In genere sono persone grandi o molto grandi, che hanno visto l’ultimo film a cartoni animati quando ancora si poteva fumare in sala e che non hanno figli – altrimenti saprebbero che i ragazzi di oggi magari non hanno un buon rapporto con la realtà, ma rispetto ai prodotti dell’immaginario sono molto più attrezzati e disincantati di noi. Sanno apprezzare sia le fiabe tradizionali sia le loro riletture aggiornate senza trovarci forzature – anzi: per loro ormai la forzatura sarebbe una storia col principe caucasico che salva un impiastro di principessa più bianca di lui dagli incantesimi di una strega apertamente malvagia e non un’ex fata buona resa antisociale dalle persecuzioni subite in gioventù. Amici adulti, guardiamoci in faccia. No, non sto per ripetere l’ovvio, e cioè che le fiabe «classiche» sono state già epurate nell’Ottocento da tutti gli elementi più crudi, che nelle versioni più antiche Cappuccetto rosso veniva mangiata dal lupo punto e basta e le sorelle di Cenerentola si amputavano le dita e si finiva sul patibolo eccetera eccetera. Ma, seriamente, amici adulti: quanti anni abbiamo?

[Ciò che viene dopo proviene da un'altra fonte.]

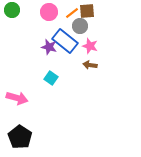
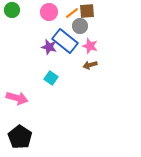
brown arrow: rotated 24 degrees counterclockwise
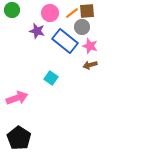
pink circle: moved 1 px right, 1 px down
gray circle: moved 2 px right, 1 px down
purple star: moved 12 px left, 16 px up
pink arrow: rotated 35 degrees counterclockwise
black pentagon: moved 1 px left, 1 px down
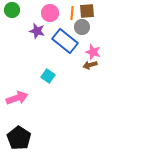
orange line: rotated 48 degrees counterclockwise
pink star: moved 3 px right, 6 px down
cyan square: moved 3 px left, 2 px up
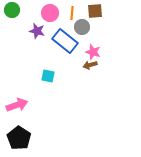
brown square: moved 8 px right
cyan square: rotated 24 degrees counterclockwise
pink arrow: moved 7 px down
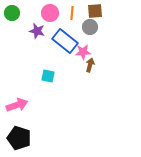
green circle: moved 3 px down
gray circle: moved 8 px right
pink star: moved 10 px left; rotated 21 degrees counterclockwise
brown arrow: rotated 120 degrees clockwise
black pentagon: rotated 15 degrees counterclockwise
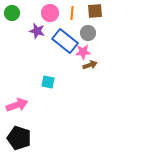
gray circle: moved 2 px left, 6 px down
brown arrow: rotated 56 degrees clockwise
cyan square: moved 6 px down
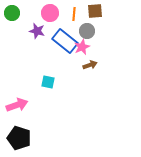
orange line: moved 2 px right, 1 px down
gray circle: moved 1 px left, 2 px up
pink star: moved 1 px left, 5 px up; rotated 21 degrees counterclockwise
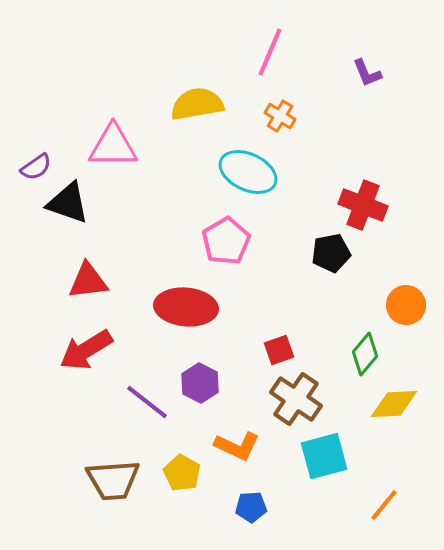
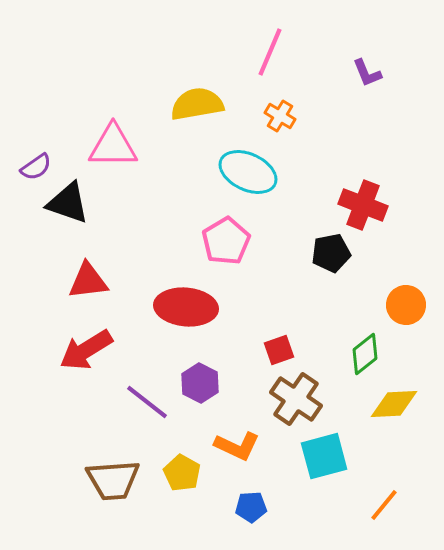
green diamond: rotated 12 degrees clockwise
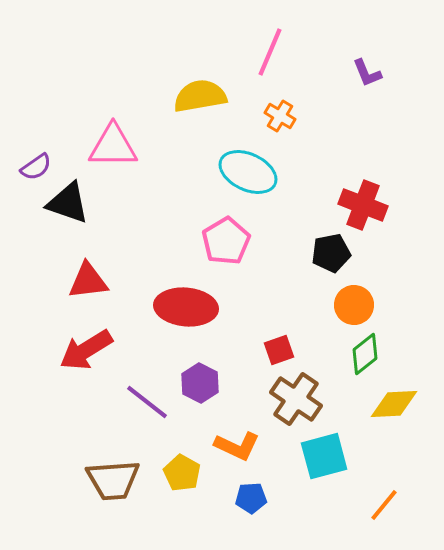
yellow semicircle: moved 3 px right, 8 px up
orange circle: moved 52 px left
blue pentagon: moved 9 px up
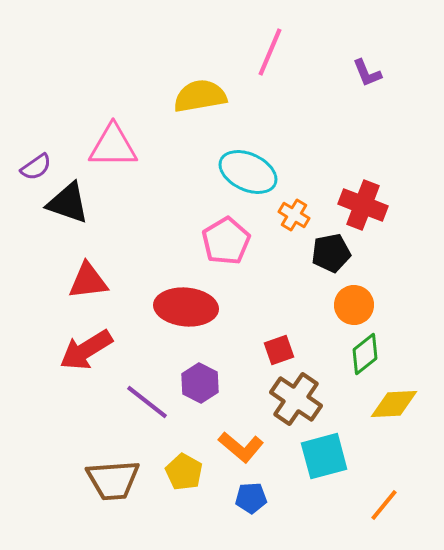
orange cross: moved 14 px right, 99 px down
orange L-shape: moved 4 px right, 1 px down; rotated 15 degrees clockwise
yellow pentagon: moved 2 px right, 1 px up
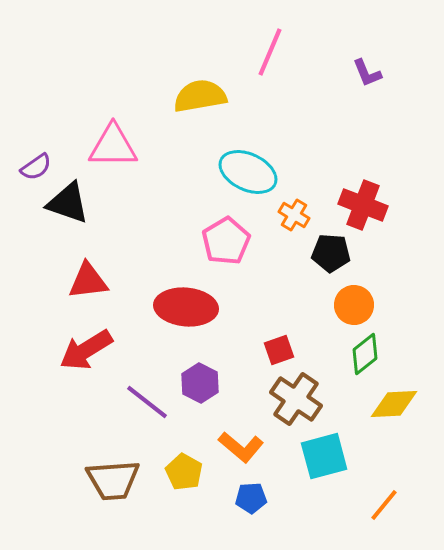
black pentagon: rotated 15 degrees clockwise
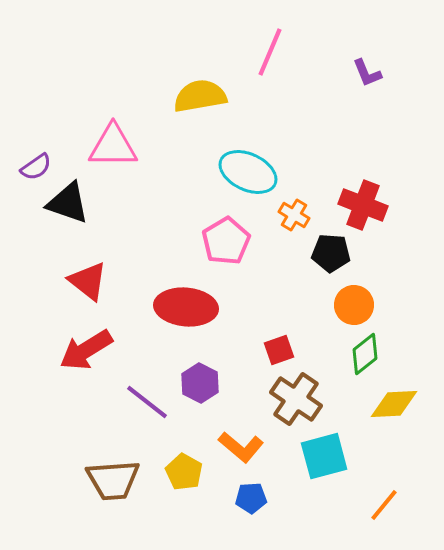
red triangle: rotated 45 degrees clockwise
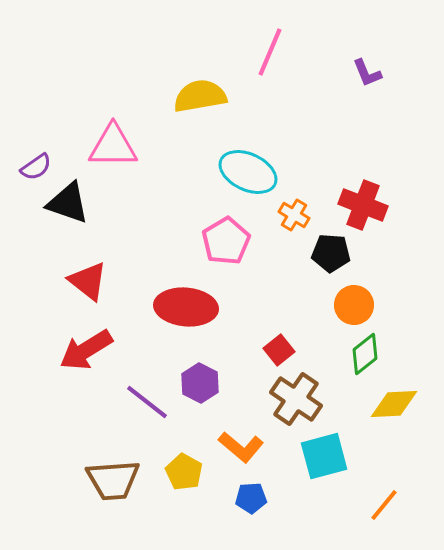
red square: rotated 20 degrees counterclockwise
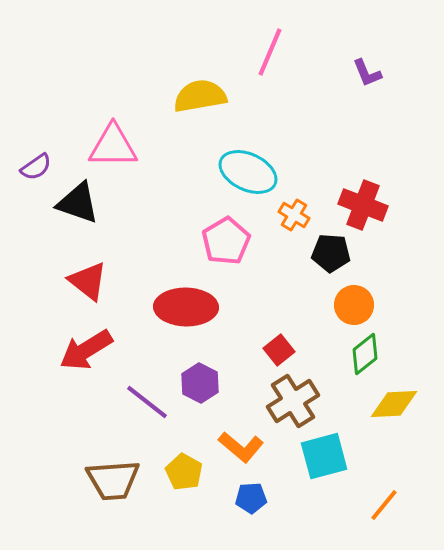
black triangle: moved 10 px right
red ellipse: rotated 4 degrees counterclockwise
brown cross: moved 3 px left, 2 px down; rotated 24 degrees clockwise
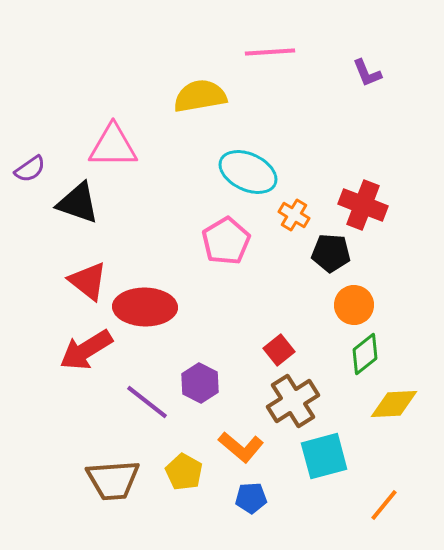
pink line: rotated 63 degrees clockwise
purple semicircle: moved 6 px left, 2 px down
red ellipse: moved 41 px left
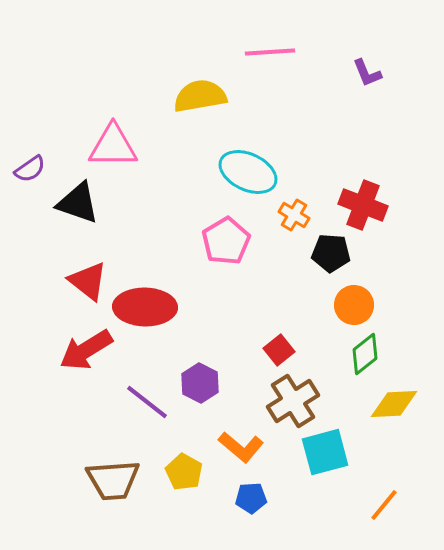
cyan square: moved 1 px right, 4 px up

Se siamo così nostalgici, prendiamo esempio dai nostri nonni
Vogliamo davvero fare il piagnisteo per i nanetti di Biancaneve, noi che per anni abbiamo preso per il culo quelli che se li mettevano nel giardino? Vogliamo stracciarci le vesti perché l’ultima Sirenetta Disney non ha la pelle bianca come un filetto di platessa? Pestare i piedi perché l’Augustus Gloop della Fabbrica di cioccolato di Dahl non può più essere «un ciccione», parola che ci fa sempre sbellicare? Se la versione originale dei capisaldi della cultura infantile ci ha reso così come siamo – lamentosi, nostalgici, infantili, paurosi, insofferenti al «politicamente corretto» e al tempo stesso incapaci di trovare argomenti ragionevoli e consistenti per osteggiarlo – allora è proprio ora di cambiarla, quella cultura. Oppure, visto che per noi il passato era sempre e comunque meglio, possiamo prendere esempio dai nostri nonni. Che avevano letto Pinocchio ma non strillavano se Disney trasferiva la vicenda in Tirolo, trasformava la Bambina dai capelli turchini in una biondissima pin-up e metteva in casa di Geppetto un gattino e un pesce rosso mai menzionati da Collodi. Avevano problemi più urgenti da risolvere, e soprattutto avevano il senso del ridicolo.